We believe that Roth sets forward the state of the law in Illinois as to what is required in an affidavit and that Robidoux presents an exception to this law. Thus, unless otherwise provided for by a specific supreme court rule or statutory authorization, an affidavit must be notarized to be valid. See Roth, 202 Ill. 2d at 496. Here, the defendant’s affidavits at issue were filed pursuant to the Act. The Act sets forth no such specific affidavit requirements. See 725 ILCS 5/122 — 1 et seq. (West 2000). Thus, an affidavit filed pursuant to the Act must be notarized to be valid. See Roth, 202 Ill. 2d at 496.

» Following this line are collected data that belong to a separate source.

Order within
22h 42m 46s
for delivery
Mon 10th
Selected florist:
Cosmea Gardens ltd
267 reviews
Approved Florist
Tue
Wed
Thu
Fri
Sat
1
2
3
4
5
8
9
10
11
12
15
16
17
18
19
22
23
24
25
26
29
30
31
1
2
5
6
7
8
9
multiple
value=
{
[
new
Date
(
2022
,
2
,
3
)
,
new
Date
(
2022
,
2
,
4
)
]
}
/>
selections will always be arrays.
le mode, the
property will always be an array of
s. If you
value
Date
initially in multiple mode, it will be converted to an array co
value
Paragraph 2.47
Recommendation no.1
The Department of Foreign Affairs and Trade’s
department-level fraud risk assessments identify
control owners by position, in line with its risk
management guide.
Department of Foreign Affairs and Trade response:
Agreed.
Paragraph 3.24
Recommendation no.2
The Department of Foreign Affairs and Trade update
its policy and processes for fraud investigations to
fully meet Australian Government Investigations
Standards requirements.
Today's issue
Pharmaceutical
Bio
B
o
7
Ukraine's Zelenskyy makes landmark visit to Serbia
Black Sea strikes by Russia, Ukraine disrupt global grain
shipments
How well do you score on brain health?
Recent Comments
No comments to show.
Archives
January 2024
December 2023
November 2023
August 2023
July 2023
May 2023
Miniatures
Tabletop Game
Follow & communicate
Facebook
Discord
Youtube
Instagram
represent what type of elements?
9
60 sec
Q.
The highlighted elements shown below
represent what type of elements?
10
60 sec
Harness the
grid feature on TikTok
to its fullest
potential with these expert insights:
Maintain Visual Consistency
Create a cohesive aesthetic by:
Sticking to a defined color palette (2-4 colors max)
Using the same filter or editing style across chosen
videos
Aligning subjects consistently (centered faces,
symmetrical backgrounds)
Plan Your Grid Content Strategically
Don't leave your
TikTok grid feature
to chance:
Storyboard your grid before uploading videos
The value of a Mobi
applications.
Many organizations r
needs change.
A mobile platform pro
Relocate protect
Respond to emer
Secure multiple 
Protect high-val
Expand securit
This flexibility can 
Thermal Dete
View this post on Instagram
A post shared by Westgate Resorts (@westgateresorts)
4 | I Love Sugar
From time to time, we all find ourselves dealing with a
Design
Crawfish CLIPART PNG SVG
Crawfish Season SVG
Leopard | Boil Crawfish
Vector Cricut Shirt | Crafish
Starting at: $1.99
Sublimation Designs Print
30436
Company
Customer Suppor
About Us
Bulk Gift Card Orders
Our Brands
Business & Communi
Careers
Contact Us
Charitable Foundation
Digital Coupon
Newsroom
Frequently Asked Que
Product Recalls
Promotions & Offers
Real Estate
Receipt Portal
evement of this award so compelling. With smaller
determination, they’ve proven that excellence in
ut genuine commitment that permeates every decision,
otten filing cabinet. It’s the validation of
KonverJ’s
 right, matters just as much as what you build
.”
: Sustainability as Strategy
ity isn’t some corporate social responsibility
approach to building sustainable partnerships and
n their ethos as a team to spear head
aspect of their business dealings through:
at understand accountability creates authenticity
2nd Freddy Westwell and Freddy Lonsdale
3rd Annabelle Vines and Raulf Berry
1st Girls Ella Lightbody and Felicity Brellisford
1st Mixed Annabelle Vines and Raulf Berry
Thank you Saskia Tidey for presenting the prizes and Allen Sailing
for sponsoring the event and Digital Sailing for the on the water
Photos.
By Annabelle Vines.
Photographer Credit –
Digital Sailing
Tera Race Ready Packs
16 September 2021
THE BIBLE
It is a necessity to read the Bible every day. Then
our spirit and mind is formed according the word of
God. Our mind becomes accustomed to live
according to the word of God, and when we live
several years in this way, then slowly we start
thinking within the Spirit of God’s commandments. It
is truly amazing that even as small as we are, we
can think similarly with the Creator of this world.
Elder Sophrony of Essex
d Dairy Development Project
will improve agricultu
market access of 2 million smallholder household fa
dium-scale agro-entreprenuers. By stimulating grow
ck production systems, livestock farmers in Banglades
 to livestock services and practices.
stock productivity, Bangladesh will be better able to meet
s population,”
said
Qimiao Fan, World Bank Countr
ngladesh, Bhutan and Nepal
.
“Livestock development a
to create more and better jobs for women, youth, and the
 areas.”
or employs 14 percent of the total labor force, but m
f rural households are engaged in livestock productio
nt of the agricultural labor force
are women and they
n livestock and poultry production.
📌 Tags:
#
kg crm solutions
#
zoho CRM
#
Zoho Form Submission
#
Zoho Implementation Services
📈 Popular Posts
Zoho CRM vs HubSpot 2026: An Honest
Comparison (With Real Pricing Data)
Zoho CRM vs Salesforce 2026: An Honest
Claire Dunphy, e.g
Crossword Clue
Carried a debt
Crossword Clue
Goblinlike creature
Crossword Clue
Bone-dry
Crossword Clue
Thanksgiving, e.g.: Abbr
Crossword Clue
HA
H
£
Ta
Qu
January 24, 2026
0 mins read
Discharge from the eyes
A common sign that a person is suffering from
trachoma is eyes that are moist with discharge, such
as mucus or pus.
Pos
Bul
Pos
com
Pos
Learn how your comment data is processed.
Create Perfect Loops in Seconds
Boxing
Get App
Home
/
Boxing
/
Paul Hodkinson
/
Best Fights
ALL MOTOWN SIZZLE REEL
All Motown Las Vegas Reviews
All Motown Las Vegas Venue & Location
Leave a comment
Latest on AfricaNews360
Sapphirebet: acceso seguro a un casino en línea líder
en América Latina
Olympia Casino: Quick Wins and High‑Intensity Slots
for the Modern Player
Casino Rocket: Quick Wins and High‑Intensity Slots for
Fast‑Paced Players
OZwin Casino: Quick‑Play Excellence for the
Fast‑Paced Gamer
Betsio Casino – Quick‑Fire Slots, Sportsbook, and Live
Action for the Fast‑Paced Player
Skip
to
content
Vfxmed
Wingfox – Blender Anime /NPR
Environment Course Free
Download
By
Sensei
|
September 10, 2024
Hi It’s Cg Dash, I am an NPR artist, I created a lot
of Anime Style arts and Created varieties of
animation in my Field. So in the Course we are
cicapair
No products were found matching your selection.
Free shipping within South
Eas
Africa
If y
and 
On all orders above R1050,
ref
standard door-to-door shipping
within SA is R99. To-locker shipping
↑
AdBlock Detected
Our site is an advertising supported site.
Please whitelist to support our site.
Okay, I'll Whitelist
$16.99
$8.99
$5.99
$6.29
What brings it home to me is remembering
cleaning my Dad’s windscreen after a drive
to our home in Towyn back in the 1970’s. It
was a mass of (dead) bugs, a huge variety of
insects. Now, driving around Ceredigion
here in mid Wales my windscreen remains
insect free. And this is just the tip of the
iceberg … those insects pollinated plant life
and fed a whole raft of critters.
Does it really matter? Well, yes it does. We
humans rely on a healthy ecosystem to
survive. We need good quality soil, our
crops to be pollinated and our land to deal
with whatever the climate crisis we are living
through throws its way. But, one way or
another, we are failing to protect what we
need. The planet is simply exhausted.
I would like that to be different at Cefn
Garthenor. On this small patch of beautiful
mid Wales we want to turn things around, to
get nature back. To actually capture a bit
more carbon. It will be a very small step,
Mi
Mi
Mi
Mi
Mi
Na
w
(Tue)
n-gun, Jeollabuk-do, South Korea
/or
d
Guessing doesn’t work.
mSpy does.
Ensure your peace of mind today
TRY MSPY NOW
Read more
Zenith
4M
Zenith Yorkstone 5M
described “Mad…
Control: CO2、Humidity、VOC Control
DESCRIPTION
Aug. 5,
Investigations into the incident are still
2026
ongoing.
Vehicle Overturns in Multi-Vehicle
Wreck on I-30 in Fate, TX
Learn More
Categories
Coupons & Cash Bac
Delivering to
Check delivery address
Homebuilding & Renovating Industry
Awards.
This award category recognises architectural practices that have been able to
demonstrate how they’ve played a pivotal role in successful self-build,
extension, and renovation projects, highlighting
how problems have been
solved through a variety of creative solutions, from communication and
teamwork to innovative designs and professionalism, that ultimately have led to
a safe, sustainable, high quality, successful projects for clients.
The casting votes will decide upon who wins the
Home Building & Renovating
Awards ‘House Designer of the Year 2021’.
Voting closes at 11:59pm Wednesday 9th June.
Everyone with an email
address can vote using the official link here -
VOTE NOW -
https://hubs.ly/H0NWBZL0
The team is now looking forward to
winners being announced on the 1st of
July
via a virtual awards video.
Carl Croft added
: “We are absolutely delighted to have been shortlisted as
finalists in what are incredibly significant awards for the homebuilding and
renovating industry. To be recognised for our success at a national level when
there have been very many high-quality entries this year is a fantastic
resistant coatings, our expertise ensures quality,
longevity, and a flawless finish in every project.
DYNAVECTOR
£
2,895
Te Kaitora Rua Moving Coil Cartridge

In the present case, the defendant alleged in his postconviction petition that he received the ineffective assistance of counsel because his counsel misinformed him about the effect of a guilty plea on his immigration status. The defendant also alleged that he was not properly admonished that he had the right to consult with Polish authorities concerning his arrest. None of these allegations are supported by the record. Thus, the defendant was required to support these allegations with sworn affidavits. See Johnson, 183 Ill. 2d at 191. However, none of the defendant’s affidavits were notarized or sworn before anyone who has authority under the law to administer oaths. See Roth, 202 Ill. 2d at 493. Consequently, the affidavits the defendant filed had no legal effect. See Roth, 202 Ill. 2d at 497. As the defendant’s postconviction petition was not supported by the record or any valid affidavits, the trial court properly dismissed his petition without an evidentiary hearing. See Johnson, 183 Ill. 2d at 191.

For the foregoing reasons, the judgment of the circuit court of Du Page County is affirmed.

Affirmed.

HUTCHINSON, PJ., and CALLUM, J., concur.